Reproduce the listing below exactly, beginning with its first line and ending with the line that holds "o be heard before the phone boxes vanish."; pictures are not part of the copy.

BEGIN Source data

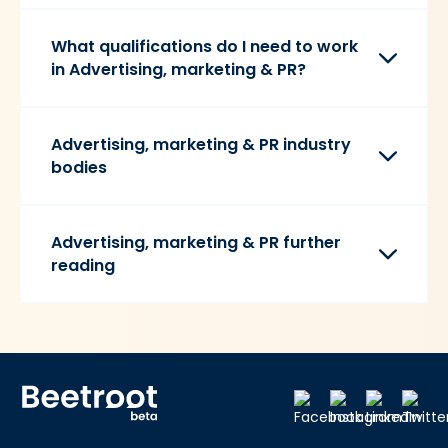
What qualifications do I need to work
in Advertising, marketing & PR?
Advertising, marketing & PR industry
bodies
Advertising, marketing & PR further
reading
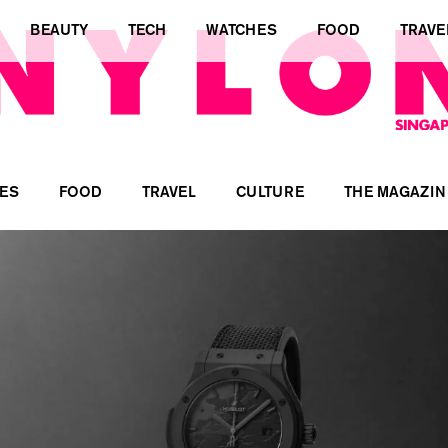
BEAUTY
TECH
WATCHES
FOOD
TRAVE
ES
FOOD
TRAVEL
CULTURE
THE MAGAZIN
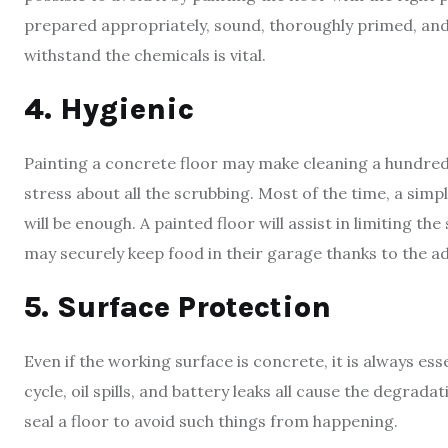
prepared appropriately, sound, thoroughly primed, and
withstand the chemicals is vital.
4. Hygienic
Painting a concrete floor may make cleaning a hundred 
stress about all the scrubbing. Most of the time, a sim
will be enough. A painted floor will assist in limiting 
may securely keep food in their garage thanks to the ad
5. Surface Protection
Even if the working surface is concrete, it is always es
cycle, oil spills, and battery leaks all cause the degradat
seal a floor to avoid such things from happening.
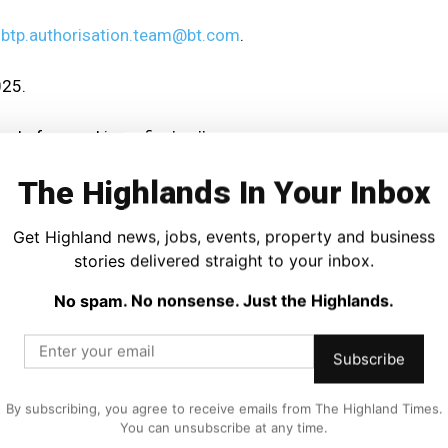
o
btp.authorisation.team@bt.com
.
025.
ns before making a final call.
The Highlands In Your Inbox
ons and rationale on their website.
Get Highland news, jobs, events, property and business
be accessed via BT’s payphone service page.
stories delivered straight to your inbox.
habits and declining payphone use.
No spam. No nonsense. Just the Highlands.
rely on these services more than urban areas.
Subscribe
o be heard before the phone boxes vanish.
By subscribing, you agree to receive emails from The Highland Times.
You can unsubscribe at any time.
 which payphones are spared.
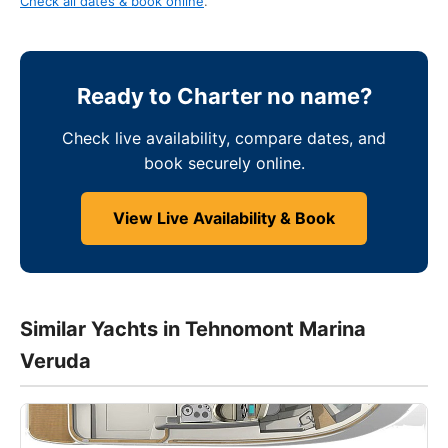
Check all dates & book online
.
Ready to Charter no name?
Check live availability, compare dates, and
book securely online.
View Live Availability & Book
Similar Yachts in Tehnomont Marina
Veruda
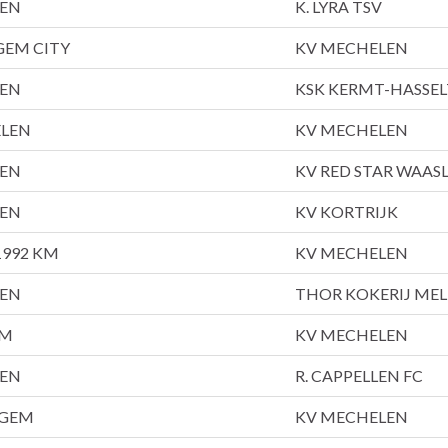
LEN
K. LYRA TSV
GEM CITY
KV MECHELEN
LEN
KSK KERMT-HASSEL
ELEN
KV MECHELEN
LEN
KV RED STAR WAAS
LEN
KV KORTRIJK
992 KM
KV MECHELEN
LEN
THOR KOKERIJ ME
EM
KV MECHELEN
LEN
R. CAPPELLEN FC
EGEM
KV MECHELEN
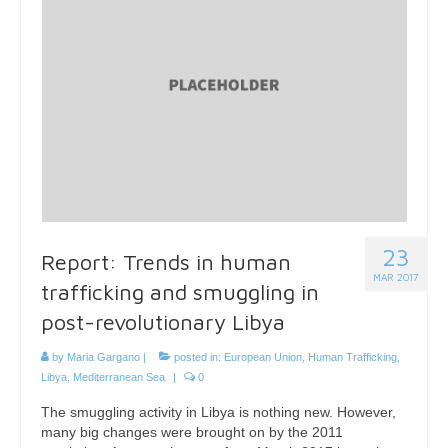
23
Report: Trends in human
MAR 2017
trafficking and smuggling in
post-revolutionary Libya
by
Maria Gargano
|
posted in:
European Union
,
Human Trafficking
,
Libya
,
Mediterranean Sea
|
0
The smuggling activity in Libya is nothing new. However,
many big changes were brought on by the 2011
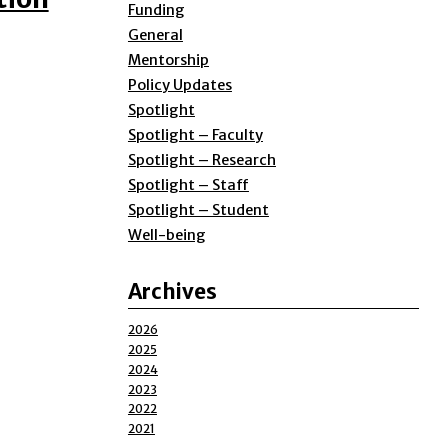
Funding
General
Mentorship
Policy Updates
Spotlight
Spotlight – Faculty
Spotlight – Research
Spotlight – Staff
Spotlight – Student
Well-being
Archives
2026
2025
2024
2023
2022
2021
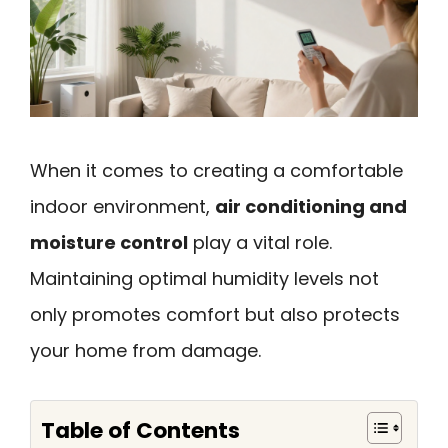
When it comes to creating a comfortable
indoor environment,
air conditioning and
moisture control
play a vital role.
Maintaining optimal humidity levels not
only promotes comfort but also protects
your home from damage.
Table of Contents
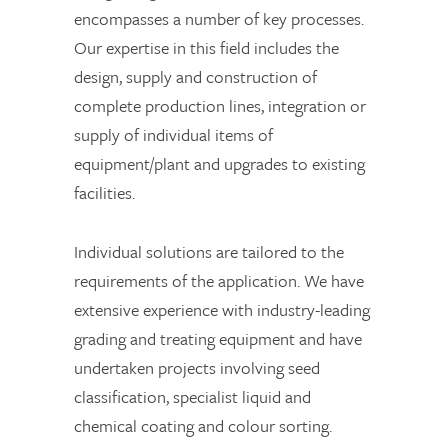
encompasses a number of key processes.
Our expertise in this field includes the
design, supply and construction of
complete production lines, integration or
supply of individual items of
equipment/plant and upgrades to existing
facilities.
Individual solutions are tailored to the
requirements of the application. We have
extensive experience with industry-leading
grading and treating equipment and have
undertaken projects involving seed
classification, specialist liquid and
chemical coating and colour sorting.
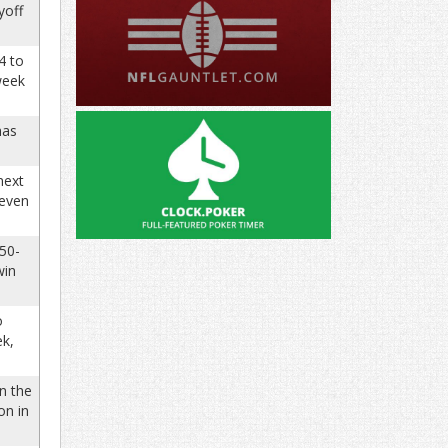
yoff
4 to
week
has
next
 even
350-
win
o
ek,
n the
on in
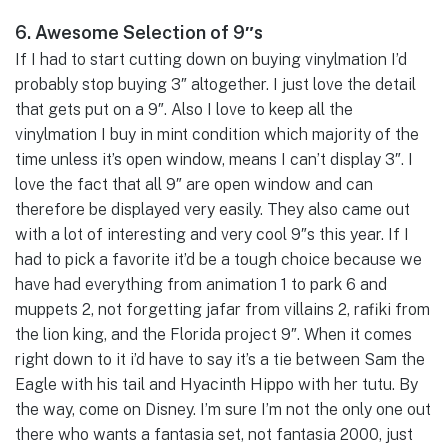
6. Awesome Selection of 9″s
If I had to start cutting down on buying vinylmation I’d
probably stop buying 3″ altogether. I just love the detail
that gets put on a 9″. Also I love to keep all the
vinylmation I buy in mint condition which majority of the
time unless it’s open window, means I can’t display 3″. I
love the fact that all 9″ are open window and can
therefore be displayed very easily. They also came out
with a lot of interesting and very cool 9″s this year. If I
had to pick a favorite it’d be a tough choice because we
have had everything from animation 1 to park 6 and
muppets 2, not forgetting jafar from villains 2, rafiki from
the lion king, and the Florida project 9″. When it comes
right down to it i’d have to say it’s a tie between Sam the
Eagle with his tail and Hyacinth Hippo with her tutu. By
the way, come on Disney. I’m sure I’m not the only one out
there who wants a fantasia set, not fantasia 2000, just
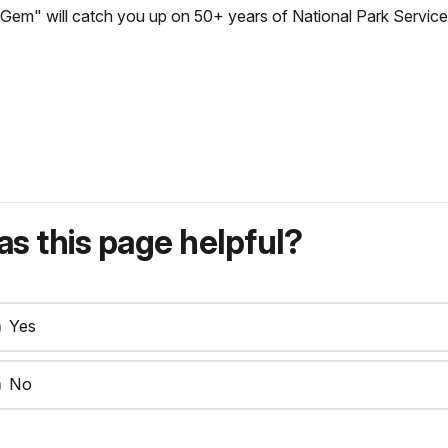
Gem" will catch you up on 50+ years of National Park Service
s this page helpful?
Yes
No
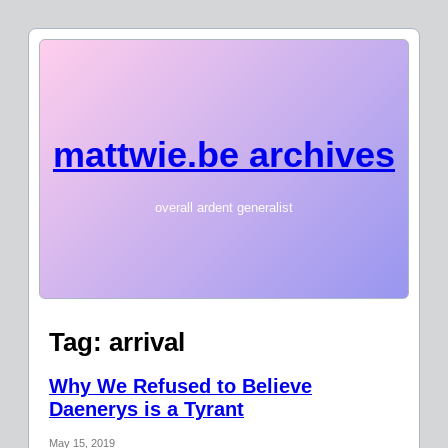
mattwie.be archives
overall ardent generalist
Tag:
arrival
Why We Refused to Believe
Daenerys is a Tyrant
May 15, 2019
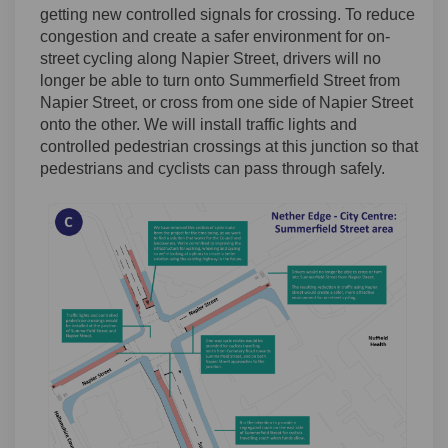
getting new controlled signals for crossing. To reduce
congestion and create a safer environment for on-
street cycling along Napier Street, drivers will no
longer be able to turn onto Summerfield Street from
Napier Street, or cross from one side of Napier Street
onto the other. We will install traffic lights and
controlled pedestrian crossings at this junction so that
pedestrians and cyclists can pass through safely.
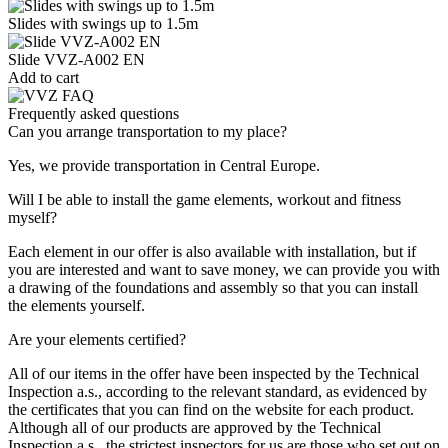
Slides with swings up to 1.5m
Slide VVZ-A002 EN
Add to cart
Frequently asked questions
Can you arrange transportation to my place?
Yes, we provide transportation in Central Europe.
Will I be able to install the game elements, workout and fitness
myself?
Each element in our offer is also available with installation, but if
you are interested and want to save money, we can provide you with
a drawing of the foundations and assembly so that you can install
the elements yourself.
Are your elements certified?
All of our items in the offer have been inspected by the Technical
Inspection a.s., according to the relevant standard, as evidenced by
the certificates that you can find on the website for each product.
Although all of our products are approved by the Technical
Inspection a.s., the strictest inspectors for us are those who set out on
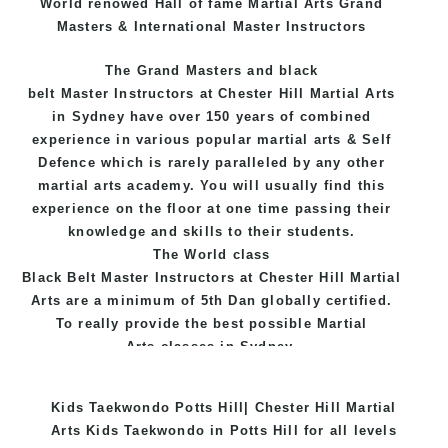
World renowed Hall of fame Martial Arts Grand
Masters & International Master Instructors
The Grand Masters and
black
belt
Master
Instructors
at Chester Hill
Martial Arts
in Sydney
have over 150 years of combined
experience in various popular
martial arts
&
Self
Defence
which is rarely paralleled by any other
martial arts academy. You will usually find this
experience on the floor at one time passing their
knowledge and skills to their students.
The World class
Black
Belt
Master
Instructors
at
Chester Hill Martial
Arts
are a minimum of 5th Dan globally certified.
To really provide the best possible Martial
Arts
classes
in Sydney.
World Class Master Instructors and elite coaches
Kids Taekwondo Potts Hill| Chester Hill Martial
Home of
State
, National and International
Arts Kids Taekwondo in Potts Hill for all levels
Taekwondo Champions Fitness with a purpose Fun,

END Source data

## [Output]
What qualifications do I need to work
in Advertising, marketing & PR?
Advertising, marketing & PR industry
bodies
Advertising, marketing & PR further
reading
BEAUTY
TECH
WATCHES
FOOD
TRAVE
ES
FOOD
TRAVEL
CULTURE
THE MAGAZIN
prepared appropriately, sound, thoroughly primed, and
withstand the chemicals is vital.
4. Hygienic
Painting a concrete floor may make cleaning a hundred 
stress about all the scrubbing. Most of the time, a sim
will be enough. A painted floor will assist in limiting 
may securely keep food in their garage thanks to the ad
5. Surface Protection
Even if the working surface is concrete, it is always es
cycle, oil spills, and battery leaks all cause the degradat
seal a floor to avoid such things from happening.
o
btp.authorisation.team@bt.com
.
025.
ns before making a final call.
The Highlands In Your Inbox
ons and rationale on their website.
Get Highland news, jobs, events, property and business
be accessed via BT’s payphone service page.
stories delivered straight to your inbox.
habits and declining payphone use.
No spam. No nonsense. Just the Highlands.
rely on these services more than urban areas.
Subscribe
o be heard before the phone boxes vanish.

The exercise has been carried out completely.